Still winding my way through the Lollypop Tree forest, I started on the border blocks.  My goal is to get everything cut out, shaped and pinned before I start back to school in two (dreaded) weeks.  This is a Giant Work In Progress, for sure.  What’s interesting to me is that for several years I collected the Kaffe Fabrics for this project, and you know how long it’s taken me to work on it.  But now as I’m coming to a close on the cutting part of it (just the billion squares for the interior borders left to do), it’s like I’ve released a whole stack of fabrics back into my stash for use.  I used some of it to line the zipper pocket of the tote (below) and I can see it sliding into other projects, now that I don’t have to “save” it.  As a result, although I was tempted this weekend in Long Beach by many Kaffe fabrics, I didn’t buy any.

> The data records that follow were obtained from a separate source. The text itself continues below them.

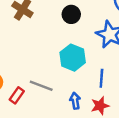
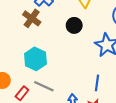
cyan hexagon: (73, 58) -> (35, 59), moved

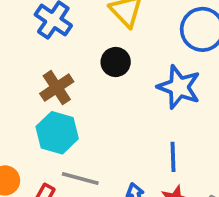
brown cross: (32, 18) -> (57, 88), moved, turned 30

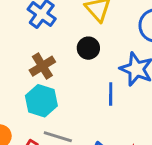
blue line: (173, 157) -> (111, 94), moved

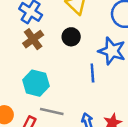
brown cross: (42, 66) -> (33, 39), moved

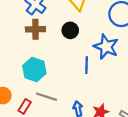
brown cross: (33, 39) -> (35, 29), turned 30

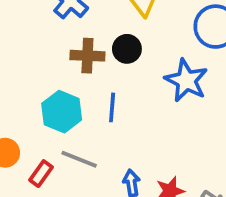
brown cross: (35, 29) -> (87, 56), moved
blue line: (87, 65) -> (112, 107), moved

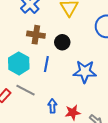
black circle: (127, 49) -> (62, 42), moved
blue star: (186, 80) -> (85, 72), moved, turned -30

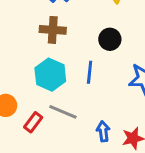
brown cross: (36, 35) -> (53, 30), moved

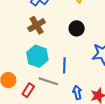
brown cross: (53, 30) -> (37, 25), turned -30
blue line: (90, 72) -> (64, 65), moved

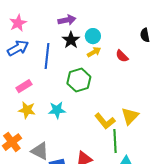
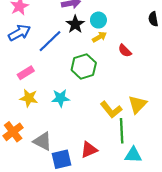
blue line: (47, 56) -> (50, 41), turned 40
red semicircle: (122, 56) -> (125, 51), moved

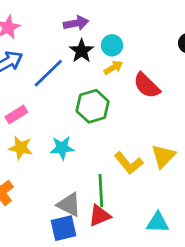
red semicircle: (125, 51) -> (147, 85), size x1.5
green line: (122, 131) -> (101, 191), moved
gray triangle: (43, 141) -> (69, 205), moved

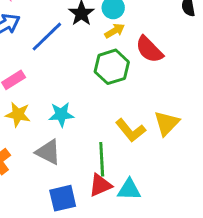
green hexagon: (93, 106) -> (112, 67), moved
gray triangle: (69, 205) -> (48, 152), moved
cyan triangle: (158, 223) -> (129, 190), moved

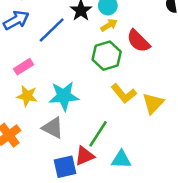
cyan star: (61, 114) -> (64, 96), size x1.4
yellow L-shape: (131, 130) -> (124, 94), moved
green line: (102, 159) -> (98, 134), turned 36
red triangle: (100, 185) -> (85, 156), moved

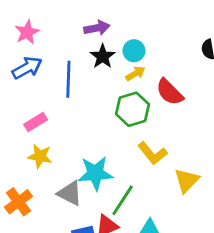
blue line: (52, 30) -> (68, 79), turned -44
cyan star: (64, 96) -> (95, 173), moved
yellow triangle: (153, 103) -> (187, 180), moved

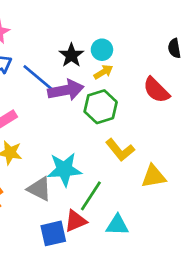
purple arrow: (97, 28) -> (66, 90), moved, size x1.4
blue line: (68, 79) -> (38, 78), turned -52
red semicircle: (170, 92) -> (156, 90), moved
yellow triangle: (187, 180) -> (153, 176), turned 36

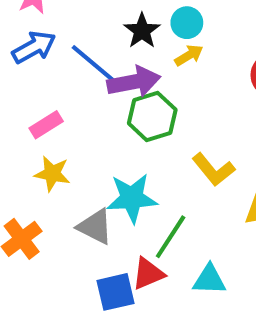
green hexagon: (101, 107) -> (152, 116), moved

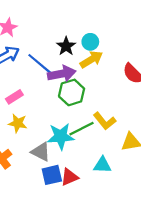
yellow arrow: (189, 55) -> (91, 59), size x1.5
green line: (171, 237) -> (81, 129), moved, turned 30
cyan triangle: (209, 280) -> (102, 165), moved
blue square: (115, 292) -> (52, 175), moved

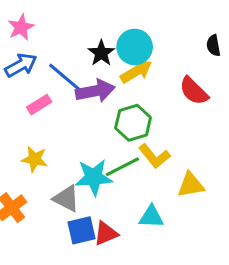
cyan circle: (90, 42) -> (135, 47), size x1.5
green hexagon: (72, 92) -> (133, 123), moved
pink rectangle: (14, 97) -> (39, 105), moved

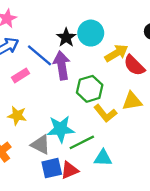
yellow arrow: (136, 71) -> (116, 53), moved
purple arrow: (95, 91) -> (62, 65), turned -88
green line: (122, 167) -> (82, 142), moved
yellow triangle: (191, 185) -> (132, 101), moved

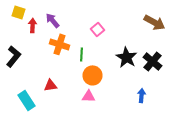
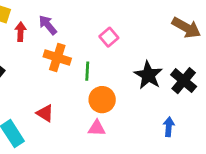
red triangle: (50, 85) -> (45, 113), turned 40

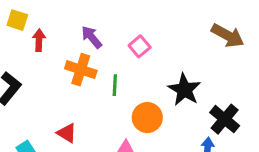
purple arrow: (48, 25) -> (92, 37), moved
black cross: (184, 81) -> (225, 119), moved
orange circle: (102, 100) -> (147, 118), moved

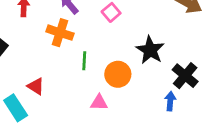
green line: (115, 85) -> (84, 61), moved
red triangle: (67, 133) -> (36, 86), moved

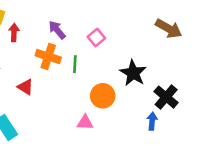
green line: (84, 61) -> (75, 64), moved
red triangle: (36, 86) -> (25, 87), moved

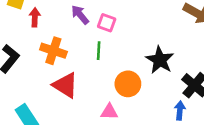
pink square: (96, 37) -> (107, 23), moved, turned -30
orange cross: (48, 57) -> (53, 51), moved
red triangle: (25, 87) -> (65, 85), moved, size x1.5

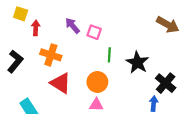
green line: (99, 51) -> (109, 55), moved
orange circle: (128, 84) -> (97, 82), moved

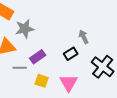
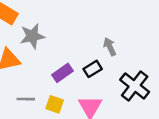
purple rectangle: (38, 57) -> (62, 73), moved
gray line: (20, 68) -> (26, 99), moved

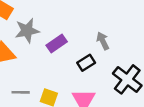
purple rectangle: (62, 73) -> (57, 44), moved

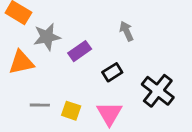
gray arrow: (103, 41) -> (127, 31), moved

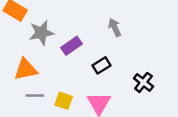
orange triangle: (21, 62) -> (26, 69), moved
black cross: (158, 91) -> (143, 82), size x0.7

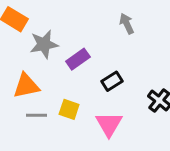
gray arrow: (115, 27) -> (127, 24), moved
yellow square: (64, 101) -> (69, 109), moved

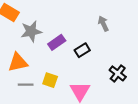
gray arrow: (127, 24) -> (103, 24), moved
black rectangle: (112, 81) -> (82, 50), moved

And you know how sometimes you just have to SEW SOMETHING?  This was my project–a tote bag. I followed a lot of the tutorial designed by Lindsay Conner (found *here*), but deviated where I wanted to. [Her blog is also fun to read as she has a lot of tutorials.]  I’ve probably made a gazillion tote bags in my life, and after you wade through a few, you figure out it’s not rocket science–just a bunch of squares and rectangles.  I had originally thought I’d make this to take to Long Beach, but got bogged down in the center section, as I wanted a divided tote bag.  The day before I left I just couldn’t wrap my head around how to do it, so took a different tote with me.  (Besides, they gave us a decorative plastic shopping bag tote for our “souvenier bag.” Can I just say how much I miss the cloth canvas bags?  This kind is so. . . plastic.)

I wanted to use up the last of this Spoonflower fabric (thanks, Betty!) and wanted it quilted to make it a sturdier pocket.  This is about where I gave up that night, as the quilting. . . well. . . don’t look at it too closely.

So when I came home, I figured out the divider, plus the pocket/placket/zipper assemblage in time to finish it for church the next morning.

Here’s the birdie fabric side of the interior.

And here’s the zipper side of the interior.

My daughter and family will be here until Friday, then I really have to do something about my class.  Really, I do.

Sigh.  Summer sometimes ends too soon.